Encyclopedia o f Chicago
Entries : Senegalese


Senegalese have immigrated to Chicago since the 1970s as students, wage laborers, and itinerant traders, often inhabiting the trader role during transition to the other two occupations. They have driven taxis and worked in hotels and retail establishments. Chicago also boasts a sizable population of Senegalese engaged in professional occupations such as engineering and accounting. The number of Senegalese immigrants moving through Chicago increased dramatically following the implementation of structural adjustment programs in the 1980s and devaluation of the CFA currency in Senegal in the 1990s. The majority of Senegalese in Chicago had been young men, until the late 1990s, when women also began immigrating to open hair-braiding salons on the South Side, operate clandestine restaurants out of their homes catering to male traders, and attend universities.

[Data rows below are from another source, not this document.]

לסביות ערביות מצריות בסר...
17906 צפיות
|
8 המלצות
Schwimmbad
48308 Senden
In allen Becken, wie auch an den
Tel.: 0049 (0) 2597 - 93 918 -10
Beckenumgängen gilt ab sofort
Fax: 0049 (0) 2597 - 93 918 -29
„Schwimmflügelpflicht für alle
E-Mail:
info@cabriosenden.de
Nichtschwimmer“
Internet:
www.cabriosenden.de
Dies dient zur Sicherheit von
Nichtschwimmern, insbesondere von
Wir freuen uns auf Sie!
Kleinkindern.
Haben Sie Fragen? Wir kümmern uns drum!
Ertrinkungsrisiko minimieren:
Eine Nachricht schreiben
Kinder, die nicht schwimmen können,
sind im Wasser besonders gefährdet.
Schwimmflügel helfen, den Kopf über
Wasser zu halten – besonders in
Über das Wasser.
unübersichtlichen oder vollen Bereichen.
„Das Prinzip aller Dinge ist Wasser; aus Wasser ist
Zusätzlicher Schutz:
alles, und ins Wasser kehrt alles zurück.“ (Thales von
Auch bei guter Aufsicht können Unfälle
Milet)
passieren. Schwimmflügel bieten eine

Senegalese first moved to Chicago not from Senegal but from New York. These immigrants sought to expand their trade networks to more profitable markets less saturated with other West African immigrants. Although these Senegalese traders have specialized in African art, they have also obtained counterfeit designer goods such as tee shirts, sunglasses, and purses from Korean and Indian wholesalers. These traders sell goods in Chicago or they may send wholesale shipments for sale in other parts of the trade circuit in Washington DC, New York, and Atlanta or in Senegal. They send their remittances overseas to their households in Senegal and to religious organizations there.

The primary community association established by Senegalese immigrants is a Muslim religious association called Da'ira Tuba Chicago in Rogers Park. Members of this organization are disciples of the Murid tariqa (Arabic: a Muslim Sufi order). The Da'ira president and three of its original members were traders who immigrated to Chicago from New York in 1972. However, the majority of the current Da'ira members are recent newcomers from New York in search of better markets and better educational opportunities. The Da'ira has organized numerous activities in Chicago. Generally, the Murids gather weekly to chant the litanies of their wali (Arabic: friend of God or saintly leader) Cheikh Amadou Bamba. The disciples also collect contributions for the organization's development projects in its sacred capital, Tuba, Senegal. The Da'ira sponsors a yearly interfaith conference with the African American and Arab Muslim population in Chicago on August 13, which in 1997 the city of Chicago declared as Cheikh Amadou Bamba Day. The Da'ira also sponsors the visit of a Murid marabout, a spiritual leader, from Senegal and a number of Islamic scholars. Senegalese Muslims have also participated in the yearly prayer session at McCormick Place held on Korite, the holiday marking the close of Ramadan, the month of fasting during which the Qur'an was revealed. The Murid tariqa has also initiated an exchange program with the American Islamic College in Chicago.

Buggenhagen, Beth Anne. “Body into Soul, Soul into Spirit: The Commodification of Religious Value in the Senegalese Murid Community in Chicago.” M.A. thesis, University of Chicago. 1998.
Cruise O'Brien, Donal B. Saints and Politicians. 1975.
Diop, Momar Coumba. 1981 “Fonctions et activités des dahira mourides urbains (Sénégal).” Cahiers d'études africaines 81–83, XXI-1-3: 79–91.